Verspätungen wegen heisser Züge

In den letzten Monaten sei dies «vereinzelt» passiert, heisst es bei der SBB. Verkehrschef Toni Häne sagt, sicherheitsrelevant sei dies nicht. Möglicherweise müssen Züge aber in die andere Tunnelröhre ausweichen, was zu Verspätungen führen kann.

Ohnehin sind die Güterzüge die Problemkinder im neuen Tunnel. Seit vergangenem September gibt es im Tunnel durchschnittlich bis zu sechsmal in der Woche einen sogenannten «Heissläufer»-Alarm. Dieser wird ausgelöst, wenn sich Zugteile zu sehr erwärmen. Die Folge: Andere Züge müssen abbremsen und die andere Tunnelröhre benützen. Das führt zu Verspätungen.

Unpünktlich trotz Reserven

So erstaunt es nicht, dass die Züge am Gotthard nach wie vor unpünktlicher unterwegs sind als im Rest der Schweiz. Das SBB-interne Ziel wird am Gotthard nicht erreicht.
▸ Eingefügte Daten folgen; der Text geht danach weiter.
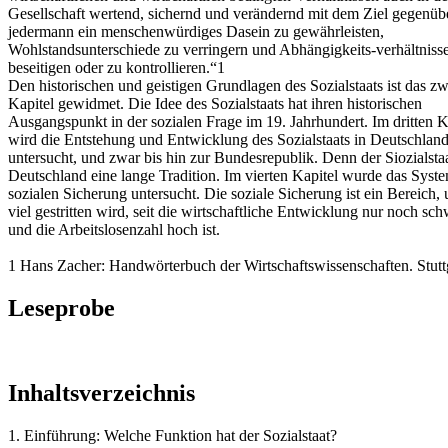
Gesellschaft wertend, sichernd und verändernd mit dem Ziel gegenübe
jedermann ein menschenwürdiges Dasein zu gewährleisten,
Wohlstandsunterschiede zu verringern und Abhängigkeits-verhältniss
beseitigen oder zu kontrollieren.“1
Den historischen und geistigen Grundlagen des Sozialstaats ist das zw
Kapitel gewidmet. Die Idee des Sozialstaats hat ihren historischen
Ausgangspunkt in der sozialen Frage im 19. Jahrhundert. Im dritten K
wird die Entstehung und Entwicklung des Sozialstaats in Deutschlan
untersucht, und zwar bis hin zur Bundesrepublik. Denn der Siozialstaa
Deutschland eine lange Tradition. Im vierten Kapitel wurde das Syst
sozialen Sicherung untersucht. Die soziale Sicherung ist ein Bereich,
viel gestritten wird, seit die wirtschaftliche Entwicklung nur noch sc
und die Arbeitslosenzahl hoch ist.
1 Hans Zacher: Handwörterbuch der Wirtschaftswissenschaften. Stuttg
Leseprobe
Inhaltsverzeichnis
1. Einführung: Welche Funktion hat der Sozialstaat?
Zurzeit kommen 87,5 Prozent der Passagiere zwischen Nord und Süd mit weniger als drei Minuten Verspätung an, wie SBB-Infrastrukturchef Philippe Gauderon sagt. Dabei sind in den Fahrplänen grosszügige Zeitreserven von bis zu acht Minuten eingeplant. Damit wird immerhin Schlimmeres verhindert, und die Züge aus Italien sind wenigstens einigermassen pünktlich. In Zukunft peilt die SBB einen Wert von 89 Prozent an.

Basel profitiert auf Zürcher Kosten

Besser werden soll der Gotthard-Verkehr für Basler Frühaufsteher. Weil der erste direkte Zug von der Nordschweiz ins Tessin erst um 9 Uhr losfährt, müssen diese in Arth-Goldau umsteigen – auf einen Zug aus Zürich. Der ist meistens schon so voll, dass die Basler keinen Sitzplatz mehr finden.

Nun sollen die Basler wieder einen direkten Zug am Morgen erhalten. Weil es dann aber zu viele Züge auf der Gotthard-Achse haben könnte, laufen die Zürcher Gefahr, im Gegenzug ihren beliebten Morgenzug in den Süden wieder zu verlieren. Entschieden sei dies noch nicht definitiv, sagt SBB-Verkehrschef Toni Häne.

Direkt nach Venedig

Ab Juni gibt es für Zürcher dafür neue Verbindungen nach Italien. Dann fährt an den Wochenenden ein direkter Zug nach Venedig. Ab Dezember gibt es zudem Züge von Mailand über die Schweiz nach Frankfurt. Und Locarno könnte wieder einen direkten Zug ab Zürich erhalten.

Eng bleiben dürfte es aber auch in Zukunft, insbesondere an Spitzentagen wie Ostern oder Pfingsten. Geräumige Doppelstock-Züge kann die SBB nämlich erst ab dem Jahr 2021 ins Tessin einsetzen. Vorher müssen noch Ausbauten getätigt werden.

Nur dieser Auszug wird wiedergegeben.